> _EXERCISE AIM_
What lines below mention the word "Kunden"? Copy each one.

> _EXCERPTED RECORDS_
********************

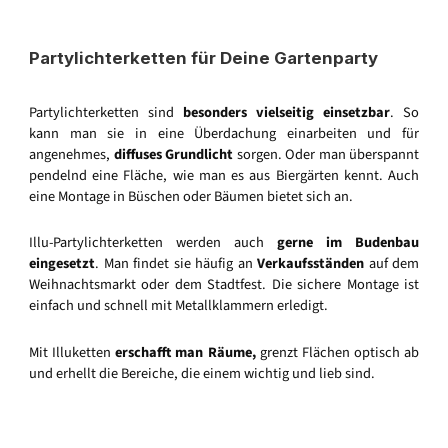
Partylichterketten für Deine Gartenparty
Partylichterketten sind
besonders vielseitig einsetzbar
. So
kann man sie in eine Überdachung einarbeiten und für
angenehmes,
diffuses Grundlicht
sorgen. Oder man überspannt
pendelnd eine Fläche, wie man es aus Biergärten kennt. Auch
eine Montage in Büschen oder Bäumen bietet sich an.
Illu-Partylichterketten werden auch
gerne im Budenbau
eingesetzt
. Man findet sie häufig an
Verkaufsständen
auf dem
Weihnachtsmarkt oder dem Stadtfest. Die sichere Montage ist
einfach und schnell mit Metallklammern erledigt.
Mit Illuketten
erschafft man Räume,
grenzt Flächen optisch ab
und erhellt die Bereiche, die einem wichtig und lieb sind.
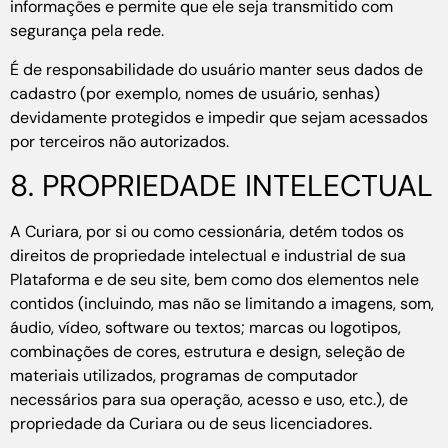
informações e permite que ele seja transmitido com
segurança pela rede.
É de responsabilidade do usuário manter seus dados de
cadastro (por exemplo, nomes de usuário, senhas)
devidamente protegidos e impedir que sejam acessados
por terceiros não autorizados.
8. PROPRIEDADE INTELECTUAL
A Curiara, por si ou como cessionária, detém todos os
direitos de propriedade intelectual e industrial de sua
Plataforma e de seu site, bem como dos elementos nele
contidos (incluindo, mas não se limitando a imagens, som,
áudio, vídeo, software ou textos; marcas ou logotipos,
combinações de cores, estrutura e design, seleção de
materiais utilizados, programas de computador
necessários para sua operação, acesso e uso, etc.), de
propriedade da Curiara ou de seus licenciadores.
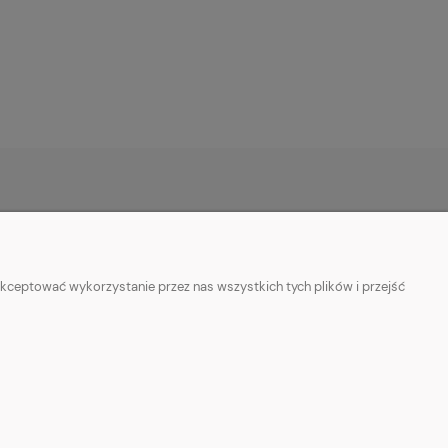
O NAS
ie
Kontakt z nami
kceptować wykorzystanie przez nas wszystkich tych plików i przejść
ości
Facebook
Informacje o sprzedawcy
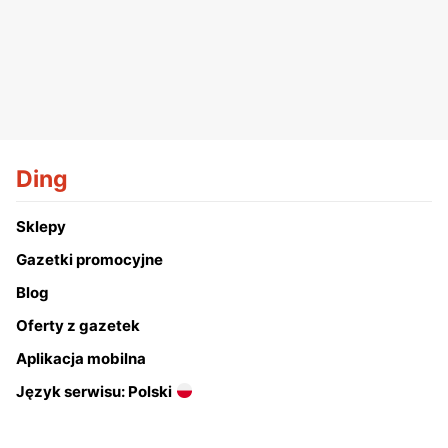
Ding
Sklepy
Gazetki promocyjne
Blog
Oferty z gazetek
Aplikacja mobilna
Język serwisu: Polski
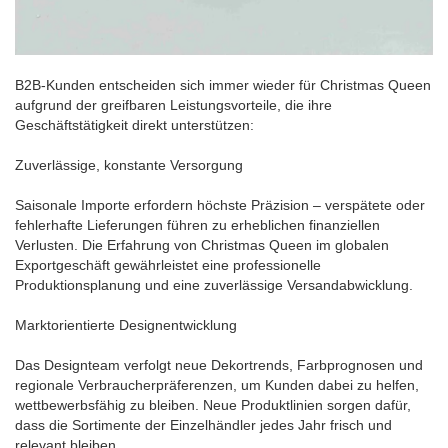
B2B-Kunden entscheiden sich immer wieder für Christmas Queen
aufgrund der greifbaren Leistungsvorteile, die ihre
Geschäftstätigkeit direkt unterstützen:
Zuverlässige, konstante Versorgung
Saisonale Importe erfordern höchste Präzision – verspätete oder
fehlerhafte Lieferungen führen zu erheblichen finanziellen
Verlusten. Die Erfahrung von Christmas Queen im globalen
Exportgeschäft gewährleistet eine professionelle
Produktionsplanung und eine zuverlässige Versandabwicklung.
Marktorientierte Designentwicklung
Das Designteam verfolgt neue Dekortrends, Farbprognosen und
regionale Verbraucherpräferenzen, um Kunden dabei zu helfen,
wettbewerbsfähig zu bleiben. Neue Produktlinien sorgen dafür,
dass die Sortimente der Einzelhändler jedes Jahr frisch und
relevant bleiben.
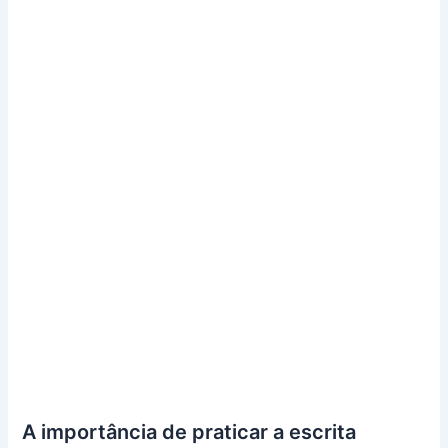
A importância de praticar a escrita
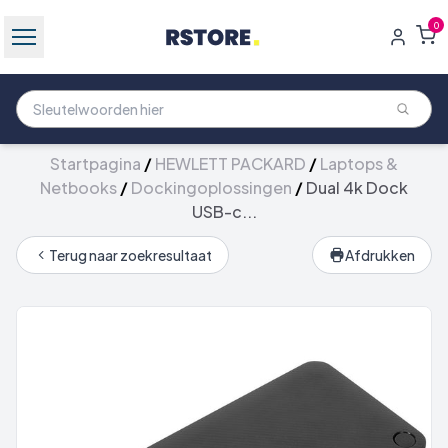
0
Startpagina
/
HEWLETT PACKARD
/
Laptops &
Netbooks
/
Dockingoplossingen
/
Dual 4k Dock
USB-c...
Terug naar zoekresultaat
Afdrukken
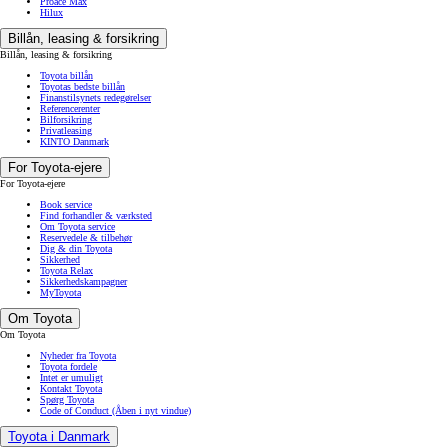
Proace Max
Hilux
Billån, leasing & forsikring
Billån, leasing & forsikring
Toyota billån
Toyotas bedste billån
Finanstilsynets redegørelser
Referencerenter
Bilforsikring
Privatleasing
KINTO Danmark
For Toyota-ejere
For Toyota-ejere
Book service
Find forhandler & værksted
Om Toyota service
Reservedele & tilbehør
Dig & din Toyota
Sikkerhed
Toyota Relax
Sikkerhedskampagner
MyToyota
Om Toyota
Om Toyota
Nyheder fra Toyota
Toyota fordele
Intet er umuligt
Kontakt Toyota
Spørg Toyota
Code of Conduct
(Åben i nyt vindue)
Toyota i Danmark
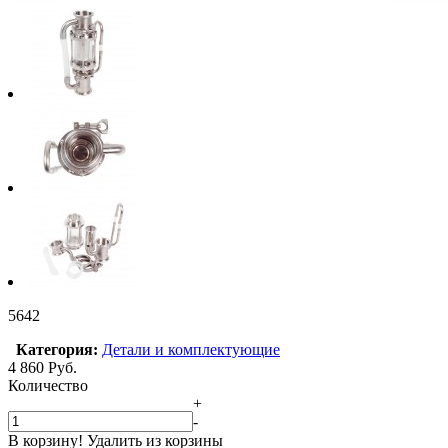
5642
Категория:
Детали и комплектующие
4 860
Руб.
Количество
+
-
В корзину!
Удалить из корзины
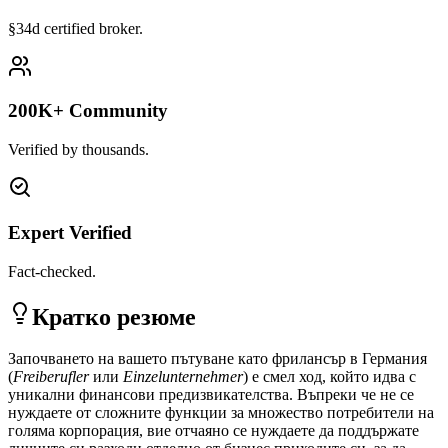
§34d certified broker.
200K+ Community
Verified by thousands.
Expert Verified
Fact-checked.
Кратко резюме
Започването на вашето пътуване като фрилансър в Германия
(
Freiberufler
или
Einzelunternehmer
) е смел ход, който идва с
уникални финансови предизвикателства. Въпреки че не се
нуждаете от сложните функции за множество потребители на
голяма корпорация, вие отчаяно се нуждаете да поддържате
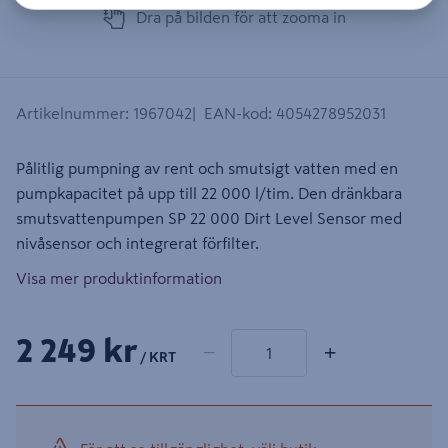
Dra på bilden för att zooma in
Artikelnummer
:
1967042
EAN-kod
:
4054278952031
Pålitlig pumpning av rent och smutsigt vatten med en
pumpkapacitet på upp till 22 000 l/tim. Den dränkbara
smutsvattenpumpen SP 22 000 Dirt Level Sensor med
nivåsensor och integrerat förfilter.
Visa mer produktinformation
1 produkter
Antal
2 249 kr
−
+
/ KRT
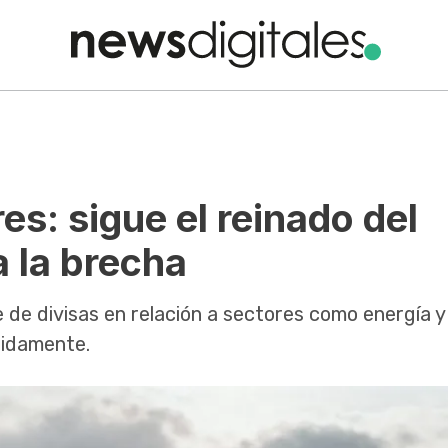
es: sigue el reinado del
a la brecha
e de divisas en relación a sectores como energía y
pidamente.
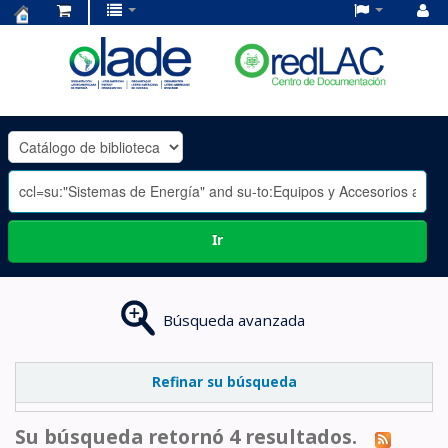
Centro
de
Documentación
OLADE
-
Ir
Búsqueda avanzada
Refinar su búsqueda
Su búsqueda retornó 4 resultados.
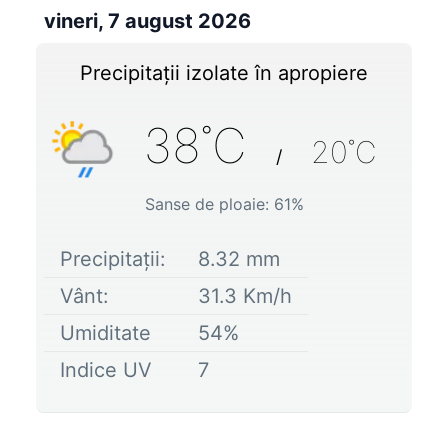
vineri, 7 august 2026
Precipitații izolate în apropiere
38
˚C
20
˚C
/
Sanse de ploaie:
61
%
Precipitații:
8.32
mm
Vânt:
31.3
Km/h
Umiditate
54
%
Indice UV
7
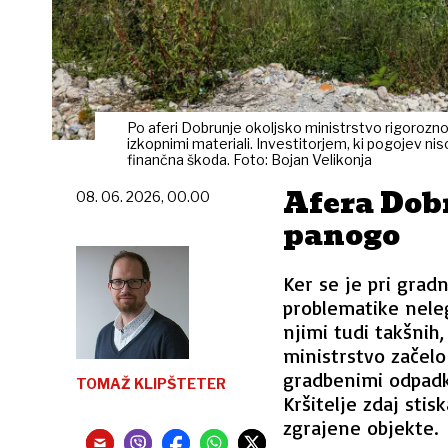
Po aferi Dobrunje okoljsko ministrstvo rigorozno
izkopnimi materiali. Investitorjem, ki pogojev nis
finančna škoda. Foto: Bojan Velikonja
Afera Dob
08. 06. 2026, 00.00
panogo
Ker se je pri grad
problematike nele
njimi tudi takšnih,
ministrstvo začelo 
gradbenimi odpadki
TOMAŽ KLIPŠTETER
Kršitelje zdaj stis
zgrajene objekte.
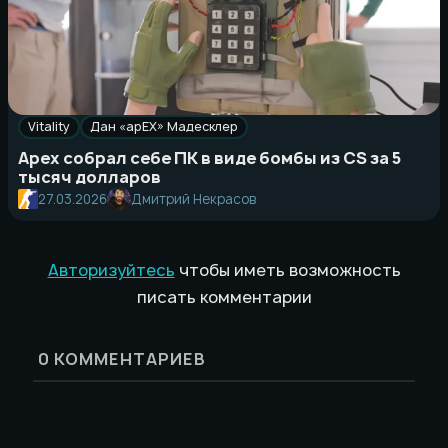
Vitality
Дан «apEX» Мадесклер
Apex собрал себе ПК в виде бомбы из CS за 5
тысяч долларов
27.03.2026
Дмитрий Некрасов
Авторизуйтесь
чтобы иметь возможность
писать комментарии
0
КОММЕНТАРИЕВ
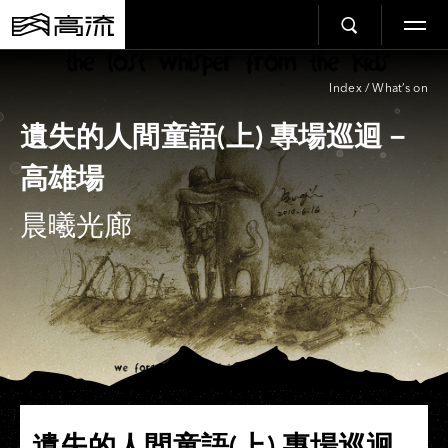
Index
/
What’s on
遺失的人間童語(上) 專場巡迴－
高雄場
晨曦光廊
遺失的人間童語(上) 專場巡迴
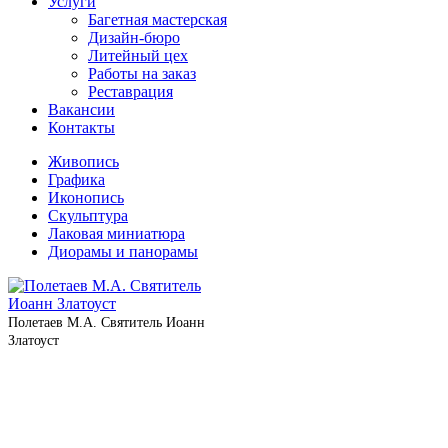
Услуги
Багетная мастерская
Дизайн-бюро
Литейный цех
Работы на заказ
Реставрация
Вакансии
Контакты
Живопись
Графика
Иконопись
Скульптура
Лаковая миниатюра
Диорамы и панорамы
Полетаев М.А. Святитель Иоанн
Златоуст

********************

> _EXERCISE ANSWER_
B2B-Kunden entscheiden sich immer wieder für Christmas Queen
regionale Verbraucherpräferenzen, um Kunden dabei zu helfen,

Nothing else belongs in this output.